This trip, we went a bit further up Gothic Road than we had ever gone before. The road does get rougher, steeper, and narrower, but it’s not impassable. It’s probably best if you have 4WD, or at least a high-profile vehicle, but we did see several Honda’s, Subaru’s, and the like up there, along with the requisite Jeeps and 4Runners. We made it all the way to Emerald Lake this time. Actually, a bit further, but we turned around when we could do it safely and returned to Emerald Lake. This photo looking down on the lake was taken from a narrow road that runs past the lake, but at a higher elevation.

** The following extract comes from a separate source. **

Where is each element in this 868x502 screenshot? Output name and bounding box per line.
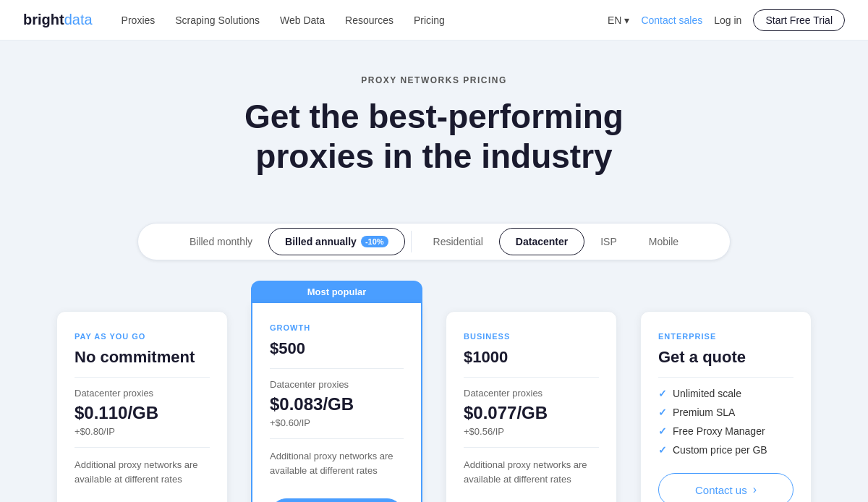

We had to drive a little way to find a decent spot to turn around, but we did turn around and go back.
Emerald Lake is a true high mountain, alpine lake that sits at about 11,000+ feet. You can paddle an SUP, a kayak, or a canoe around this small tarn. Next time, I’ll bring my kayak for sure! The lake is the result of ice and snow melting and running downhill from the cirque above. You can see the natural trails created by the melting ice and snow as it makes its way down. I didn’t jump in the lake, but I imagine it’s got a glacial temperature, so plan accordingly!
There are many places in Colorado where you can see this astonishing, multi-colored rock. I’m not a geologist, but I’m guessing this is a result of iron in the rocks. A quick look through my Roadside Geology of Colorado book tells me that there is iron found in them thar hills, along with other minerals, such as silver and gold. Lots of mining took place here in the mid to late 1800’s and continues in some nearby areas. This is part of the San Juan Mountain Range, which was created by and subject to volcanism way “back in the day.”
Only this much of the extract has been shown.